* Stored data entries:
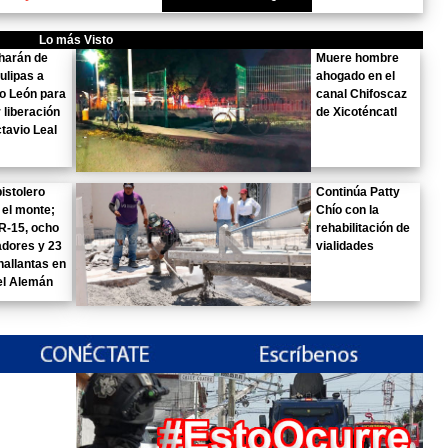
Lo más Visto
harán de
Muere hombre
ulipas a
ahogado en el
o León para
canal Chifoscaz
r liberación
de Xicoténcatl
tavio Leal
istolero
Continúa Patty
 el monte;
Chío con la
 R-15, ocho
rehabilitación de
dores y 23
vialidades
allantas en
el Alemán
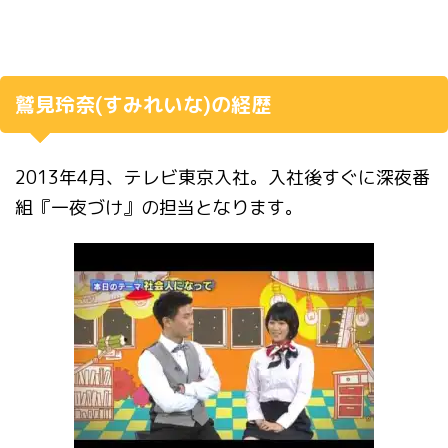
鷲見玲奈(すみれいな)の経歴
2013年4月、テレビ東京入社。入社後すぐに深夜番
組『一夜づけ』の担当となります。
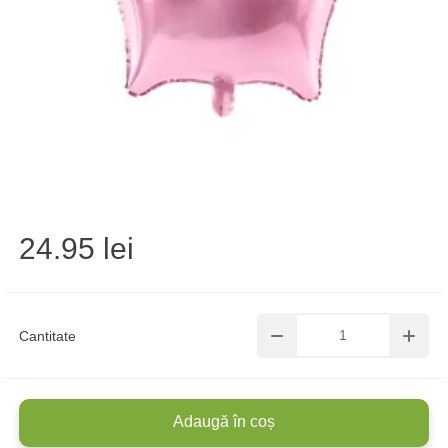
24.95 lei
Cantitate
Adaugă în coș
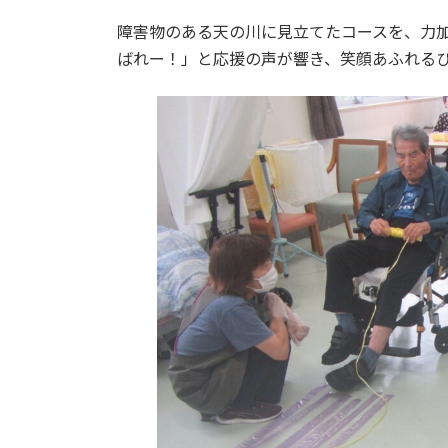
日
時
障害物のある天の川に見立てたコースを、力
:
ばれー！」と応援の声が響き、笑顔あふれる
--
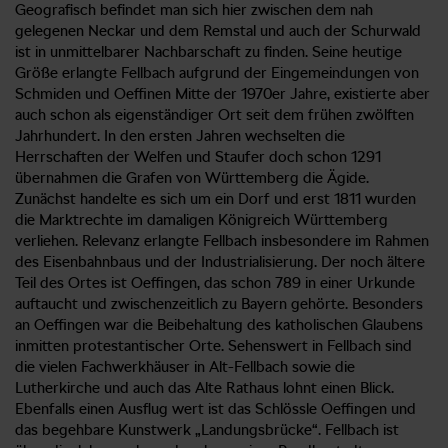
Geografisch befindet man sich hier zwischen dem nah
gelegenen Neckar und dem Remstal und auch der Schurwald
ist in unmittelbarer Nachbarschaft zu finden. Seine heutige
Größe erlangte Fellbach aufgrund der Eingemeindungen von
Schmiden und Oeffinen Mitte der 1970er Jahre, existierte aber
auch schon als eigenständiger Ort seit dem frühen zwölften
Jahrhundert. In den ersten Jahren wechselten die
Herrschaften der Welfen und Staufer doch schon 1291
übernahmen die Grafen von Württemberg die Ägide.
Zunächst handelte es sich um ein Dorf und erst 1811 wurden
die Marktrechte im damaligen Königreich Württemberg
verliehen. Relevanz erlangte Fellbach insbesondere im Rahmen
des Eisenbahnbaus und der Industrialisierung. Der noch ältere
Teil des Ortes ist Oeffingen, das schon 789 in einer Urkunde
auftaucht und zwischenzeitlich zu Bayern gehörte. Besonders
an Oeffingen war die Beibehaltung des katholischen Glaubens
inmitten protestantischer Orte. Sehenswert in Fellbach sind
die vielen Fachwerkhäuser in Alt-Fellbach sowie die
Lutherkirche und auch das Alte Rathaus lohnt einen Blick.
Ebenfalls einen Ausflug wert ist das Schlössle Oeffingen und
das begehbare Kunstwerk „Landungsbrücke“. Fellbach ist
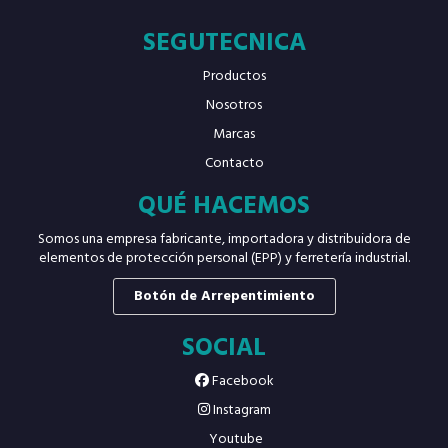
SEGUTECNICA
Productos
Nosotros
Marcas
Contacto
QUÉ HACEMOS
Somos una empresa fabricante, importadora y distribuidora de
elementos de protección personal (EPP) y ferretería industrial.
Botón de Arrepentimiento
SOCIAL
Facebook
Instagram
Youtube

* Assignment: In the data above, retype exactly and only the lines between the one holding "Jahrhundert. In den" and the one holding "an Oeffingen war", inclusive.

* Exercise result:
Jahrhundert. In den ersten Jahren wechselten die
Herrschaften der Welfen und Staufer doch schon 1291
übernahmen die Grafen von Württemberg die Ägide.
Zunächst handelte es sich um ein Dorf und erst 1811 wurden
die Marktrechte im damaligen Königreich Württemberg
verliehen. Relevanz erlangte Fellbach insbesondere im Rahmen
des Eisenbahnbaus und der Industrialisierung. Der noch ältere
Teil des Ortes ist Oeffingen, das schon 789 in einer Urkunde
auftaucht und zwischenzeitlich zu Bayern gehörte. Besonders
an Oeffingen war die Beibehaltung des katholischen Glaubens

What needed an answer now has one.